_Task directions_
Write out exactly, please, the lines from the one containing "MO・INGING 2026スーパーフォーミ" to the end of the material.

Top of Working data

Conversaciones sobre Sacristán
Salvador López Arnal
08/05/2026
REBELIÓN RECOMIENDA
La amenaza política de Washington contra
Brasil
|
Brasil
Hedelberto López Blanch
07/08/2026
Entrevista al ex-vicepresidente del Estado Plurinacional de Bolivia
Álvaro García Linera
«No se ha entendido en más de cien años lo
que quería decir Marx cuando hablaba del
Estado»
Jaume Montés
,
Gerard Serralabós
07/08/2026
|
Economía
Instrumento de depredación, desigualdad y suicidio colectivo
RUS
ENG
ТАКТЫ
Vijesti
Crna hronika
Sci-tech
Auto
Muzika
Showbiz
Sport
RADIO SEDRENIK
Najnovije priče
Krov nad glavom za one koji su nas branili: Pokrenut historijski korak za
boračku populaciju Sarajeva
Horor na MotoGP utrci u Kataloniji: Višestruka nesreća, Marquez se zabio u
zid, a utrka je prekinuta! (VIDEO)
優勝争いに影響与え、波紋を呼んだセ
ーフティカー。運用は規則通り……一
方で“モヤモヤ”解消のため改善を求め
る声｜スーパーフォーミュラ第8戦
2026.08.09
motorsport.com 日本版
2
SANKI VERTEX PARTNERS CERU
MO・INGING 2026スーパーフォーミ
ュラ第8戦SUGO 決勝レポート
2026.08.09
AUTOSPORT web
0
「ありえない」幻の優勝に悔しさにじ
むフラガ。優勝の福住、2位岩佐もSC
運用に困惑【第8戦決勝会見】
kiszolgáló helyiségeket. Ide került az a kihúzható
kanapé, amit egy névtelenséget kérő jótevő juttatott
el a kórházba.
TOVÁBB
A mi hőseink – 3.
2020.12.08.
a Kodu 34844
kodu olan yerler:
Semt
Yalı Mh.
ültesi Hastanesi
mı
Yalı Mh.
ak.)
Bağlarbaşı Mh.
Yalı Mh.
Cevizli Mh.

Bottom of Working data

_Result_
MO・INGING 2026スーパーフォーミ
ュラ第8戦SUGO 決勝レポート
2026.08.09
AUTOSPORT web
0
「ありえない」幻の優勝に悔しさにじ
むフラガ。優勝の福住、2位岩佐もSC
運用に困惑【第8戦決勝会見】
kiszolgáló helyiségeket. Ide került az a kihúzható
kanapé, amit egy névtelenséget kérő jótevő juttatott
el a kórházba.
TOVÁBB
A mi hőseink – 3.
2020.12.08.
a Kodu 34844
kodu olan yerler:
Semt
Yalı Mh.
ültesi Hastanesi
mı
Yalı Mh.
ak.)
Bağlarbaşı Mh.
Yalı Mh.
Cevizli Mh.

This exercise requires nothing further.